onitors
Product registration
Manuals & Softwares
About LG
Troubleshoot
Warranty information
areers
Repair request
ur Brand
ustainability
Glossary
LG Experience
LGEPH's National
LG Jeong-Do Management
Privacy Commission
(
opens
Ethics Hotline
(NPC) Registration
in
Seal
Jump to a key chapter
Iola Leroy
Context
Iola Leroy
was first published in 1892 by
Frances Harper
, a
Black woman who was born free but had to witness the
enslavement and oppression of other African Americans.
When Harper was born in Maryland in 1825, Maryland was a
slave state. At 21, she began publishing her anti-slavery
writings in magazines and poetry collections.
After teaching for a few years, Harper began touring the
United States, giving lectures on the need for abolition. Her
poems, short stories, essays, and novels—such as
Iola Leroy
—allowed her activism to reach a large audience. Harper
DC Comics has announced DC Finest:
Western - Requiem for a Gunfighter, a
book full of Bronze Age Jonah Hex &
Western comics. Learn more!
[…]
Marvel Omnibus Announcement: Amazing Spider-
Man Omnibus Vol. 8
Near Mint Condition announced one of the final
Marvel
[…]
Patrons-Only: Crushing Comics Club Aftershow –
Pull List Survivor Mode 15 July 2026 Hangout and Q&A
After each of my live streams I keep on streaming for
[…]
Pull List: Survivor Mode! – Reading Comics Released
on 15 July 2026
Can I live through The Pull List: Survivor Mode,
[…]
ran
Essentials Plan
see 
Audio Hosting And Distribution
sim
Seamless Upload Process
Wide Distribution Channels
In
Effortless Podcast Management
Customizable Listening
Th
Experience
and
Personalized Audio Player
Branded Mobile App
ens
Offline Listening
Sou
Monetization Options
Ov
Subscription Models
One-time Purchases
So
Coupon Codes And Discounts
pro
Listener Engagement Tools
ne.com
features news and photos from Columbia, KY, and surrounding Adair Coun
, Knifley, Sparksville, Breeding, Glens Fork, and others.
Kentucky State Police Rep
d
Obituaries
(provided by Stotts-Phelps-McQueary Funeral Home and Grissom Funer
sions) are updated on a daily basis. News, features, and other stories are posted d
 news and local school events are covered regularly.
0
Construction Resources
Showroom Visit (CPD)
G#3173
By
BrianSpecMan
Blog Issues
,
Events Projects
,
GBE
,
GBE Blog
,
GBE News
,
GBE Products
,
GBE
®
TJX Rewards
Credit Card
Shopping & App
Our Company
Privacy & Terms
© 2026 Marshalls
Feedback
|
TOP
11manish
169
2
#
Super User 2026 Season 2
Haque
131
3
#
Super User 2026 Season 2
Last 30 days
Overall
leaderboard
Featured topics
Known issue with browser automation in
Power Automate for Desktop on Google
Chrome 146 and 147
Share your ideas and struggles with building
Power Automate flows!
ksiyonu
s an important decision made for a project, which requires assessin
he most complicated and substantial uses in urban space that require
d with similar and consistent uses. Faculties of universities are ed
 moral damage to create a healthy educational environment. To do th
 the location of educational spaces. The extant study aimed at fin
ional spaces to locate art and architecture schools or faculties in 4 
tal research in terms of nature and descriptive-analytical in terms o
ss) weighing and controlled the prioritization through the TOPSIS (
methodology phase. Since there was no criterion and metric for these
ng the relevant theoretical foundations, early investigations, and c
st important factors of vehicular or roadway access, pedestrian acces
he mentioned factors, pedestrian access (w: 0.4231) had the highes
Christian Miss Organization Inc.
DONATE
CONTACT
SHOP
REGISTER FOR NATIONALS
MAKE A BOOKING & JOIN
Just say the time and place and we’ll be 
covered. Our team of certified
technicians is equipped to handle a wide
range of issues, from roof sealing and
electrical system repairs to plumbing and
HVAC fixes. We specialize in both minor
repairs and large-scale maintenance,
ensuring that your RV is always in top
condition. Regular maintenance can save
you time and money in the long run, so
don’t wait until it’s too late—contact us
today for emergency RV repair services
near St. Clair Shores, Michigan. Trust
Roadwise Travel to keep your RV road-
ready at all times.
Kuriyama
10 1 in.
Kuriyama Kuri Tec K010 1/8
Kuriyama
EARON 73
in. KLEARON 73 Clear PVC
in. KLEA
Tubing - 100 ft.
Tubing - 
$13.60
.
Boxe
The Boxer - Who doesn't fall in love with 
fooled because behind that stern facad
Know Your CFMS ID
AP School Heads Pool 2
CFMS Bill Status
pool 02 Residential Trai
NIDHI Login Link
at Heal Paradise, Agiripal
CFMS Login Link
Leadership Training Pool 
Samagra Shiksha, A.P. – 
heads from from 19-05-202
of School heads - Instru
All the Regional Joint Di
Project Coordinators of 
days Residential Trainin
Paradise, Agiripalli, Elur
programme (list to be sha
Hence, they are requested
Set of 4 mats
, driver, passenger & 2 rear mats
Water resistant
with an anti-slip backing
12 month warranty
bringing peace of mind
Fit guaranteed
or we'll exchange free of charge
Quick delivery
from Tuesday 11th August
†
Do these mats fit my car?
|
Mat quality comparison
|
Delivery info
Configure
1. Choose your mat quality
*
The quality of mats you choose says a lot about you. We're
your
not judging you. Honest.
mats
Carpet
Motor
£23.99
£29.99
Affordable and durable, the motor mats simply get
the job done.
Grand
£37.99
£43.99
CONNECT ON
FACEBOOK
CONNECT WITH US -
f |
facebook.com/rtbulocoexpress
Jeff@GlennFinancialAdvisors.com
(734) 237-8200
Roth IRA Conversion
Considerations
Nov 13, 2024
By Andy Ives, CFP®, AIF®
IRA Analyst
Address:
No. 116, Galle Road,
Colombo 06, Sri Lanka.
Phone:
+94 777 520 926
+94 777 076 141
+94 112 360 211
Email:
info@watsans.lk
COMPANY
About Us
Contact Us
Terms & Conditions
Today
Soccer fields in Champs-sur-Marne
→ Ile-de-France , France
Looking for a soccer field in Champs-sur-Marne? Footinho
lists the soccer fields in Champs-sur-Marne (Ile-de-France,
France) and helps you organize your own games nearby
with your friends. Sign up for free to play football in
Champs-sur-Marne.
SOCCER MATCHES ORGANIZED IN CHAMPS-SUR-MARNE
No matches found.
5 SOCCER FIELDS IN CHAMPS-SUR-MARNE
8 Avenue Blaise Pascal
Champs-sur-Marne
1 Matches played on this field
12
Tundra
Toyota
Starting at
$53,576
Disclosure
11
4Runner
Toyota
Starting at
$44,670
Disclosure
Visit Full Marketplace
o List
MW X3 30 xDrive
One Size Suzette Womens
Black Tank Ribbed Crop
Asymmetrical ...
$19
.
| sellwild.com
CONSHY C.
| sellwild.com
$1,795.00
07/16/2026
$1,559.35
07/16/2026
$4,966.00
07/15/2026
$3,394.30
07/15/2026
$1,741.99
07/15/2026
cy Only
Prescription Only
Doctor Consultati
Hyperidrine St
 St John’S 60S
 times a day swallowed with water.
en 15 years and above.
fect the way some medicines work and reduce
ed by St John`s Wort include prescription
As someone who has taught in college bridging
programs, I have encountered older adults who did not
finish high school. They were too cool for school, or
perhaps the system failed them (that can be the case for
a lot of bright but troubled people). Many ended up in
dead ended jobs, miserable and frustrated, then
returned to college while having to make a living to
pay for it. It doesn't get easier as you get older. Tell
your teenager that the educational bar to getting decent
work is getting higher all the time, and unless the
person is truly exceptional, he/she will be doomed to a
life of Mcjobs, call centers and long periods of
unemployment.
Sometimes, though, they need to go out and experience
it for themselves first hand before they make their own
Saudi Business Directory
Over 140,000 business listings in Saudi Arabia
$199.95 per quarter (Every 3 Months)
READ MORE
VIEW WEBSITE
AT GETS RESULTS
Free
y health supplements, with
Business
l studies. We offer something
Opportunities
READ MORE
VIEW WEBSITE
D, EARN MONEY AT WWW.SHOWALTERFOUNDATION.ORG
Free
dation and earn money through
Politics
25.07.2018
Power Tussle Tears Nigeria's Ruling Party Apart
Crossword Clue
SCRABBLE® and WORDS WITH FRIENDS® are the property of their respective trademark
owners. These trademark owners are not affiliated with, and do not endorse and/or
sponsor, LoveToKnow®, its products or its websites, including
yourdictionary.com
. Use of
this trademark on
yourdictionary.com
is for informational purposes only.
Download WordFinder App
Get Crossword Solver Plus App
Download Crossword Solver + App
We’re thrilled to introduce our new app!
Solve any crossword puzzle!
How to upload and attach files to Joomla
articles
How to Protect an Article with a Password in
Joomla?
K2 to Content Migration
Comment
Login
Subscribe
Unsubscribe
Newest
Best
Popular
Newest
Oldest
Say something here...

════════

→ Work request
Within the data, how many lines hold the string "Saudi"? Answer with the number and nothing more.

→ Output
2